▸ Records shown
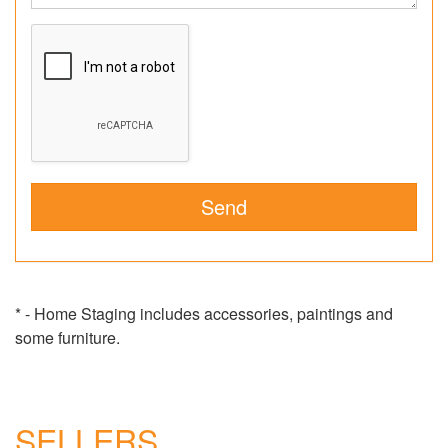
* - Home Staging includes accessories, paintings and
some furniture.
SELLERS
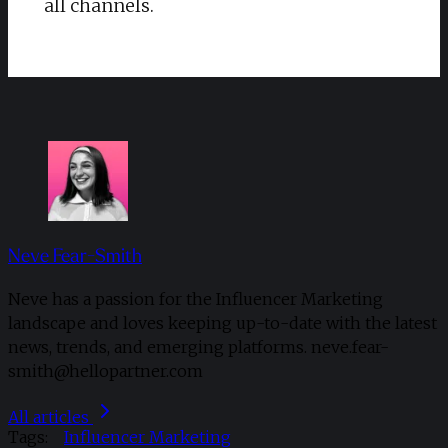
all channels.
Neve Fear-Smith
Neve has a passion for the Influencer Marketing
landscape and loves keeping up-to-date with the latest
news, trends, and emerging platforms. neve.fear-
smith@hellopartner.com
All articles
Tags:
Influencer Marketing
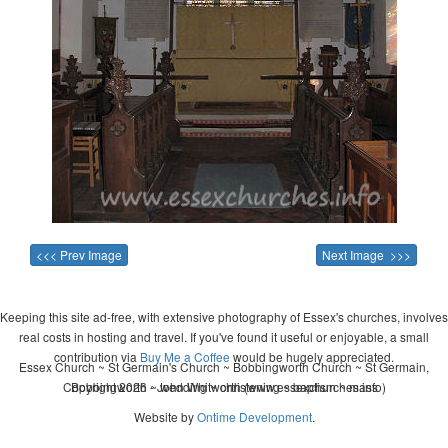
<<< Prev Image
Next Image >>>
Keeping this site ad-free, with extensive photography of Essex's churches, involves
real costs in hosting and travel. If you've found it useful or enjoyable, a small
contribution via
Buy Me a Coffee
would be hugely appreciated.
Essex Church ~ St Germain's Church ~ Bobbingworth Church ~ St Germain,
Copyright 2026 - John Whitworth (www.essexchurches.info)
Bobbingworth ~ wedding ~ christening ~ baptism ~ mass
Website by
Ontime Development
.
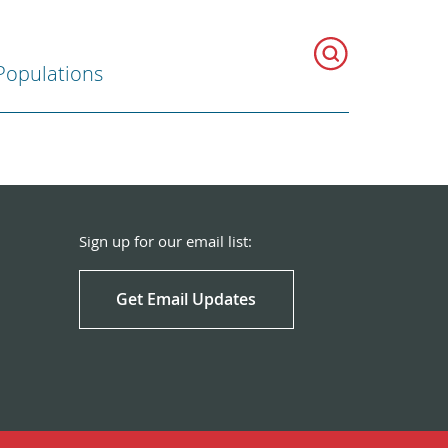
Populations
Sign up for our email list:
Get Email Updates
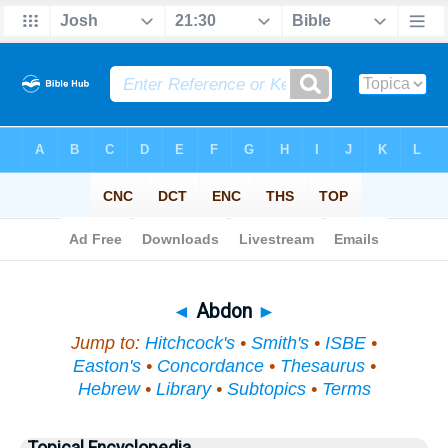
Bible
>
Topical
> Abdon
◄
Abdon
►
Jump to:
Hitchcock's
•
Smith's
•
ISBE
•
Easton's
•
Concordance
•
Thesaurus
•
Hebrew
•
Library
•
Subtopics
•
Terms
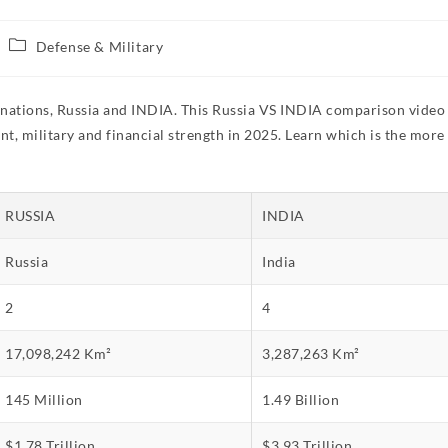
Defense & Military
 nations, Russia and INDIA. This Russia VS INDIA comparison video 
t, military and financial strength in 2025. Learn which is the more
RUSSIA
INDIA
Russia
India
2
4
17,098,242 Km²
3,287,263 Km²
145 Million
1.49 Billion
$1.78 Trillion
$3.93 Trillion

▸ What to produce
Retype the data above exactly. Leave the pictures out.

▸ The completed task
* - Home Staging includes accessories, paintings and
some furniture.
SELLERS
all channels.
Neve Fear-Smith
Neve has a passion for the Influencer Marketing
landscape and loves keeping up-to-date with the latest
news, trends, and emerging platforms. neve.fear-
smith@hellopartner.com
All articles
Tags:
Influencer Marketing
<<< Prev Image
Next Image >>>
Keeping this site ad-free, with extensive photography of Essex's churches, involves
real costs in hosting and travel. If you've found it useful or enjoyable, a small
contribution via
Buy Me a Coffee
would be hugely appreciated.
Essex Church ~ St Germain's Church ~ Bobbingworth Church ~ St Germain,
Copyright 2026 - John Whitworth (www.essexchurches.info)
Bobbingworth ~ wedding ~ christening ~ baptism ~ mass
Website by
Ontime Development
.
Populations
Sign up for our email list:
Get Email Updates
Bible
>
Topical
> Abdon
◄
Abdon
►
Jump to:
Hitchcock's
•
Smith's
•
ISBE
•
Easton's
•
Concordance
•
Thesaurus
•
Hebrew
•
Library
•
Subtopics
•
Terms
Defense & Military
 nations, Russia and INDIA. This Russia VS INDIA comparison video 
t, military and financial strength in 2025. Learn which is the more
RUSSIA
INDIA
Russia
India
2
4
17,098,242 Km²
3,287,263 Km²
145 Million
1.49 Billion
$1.78 Trillion
$3.93 Trillion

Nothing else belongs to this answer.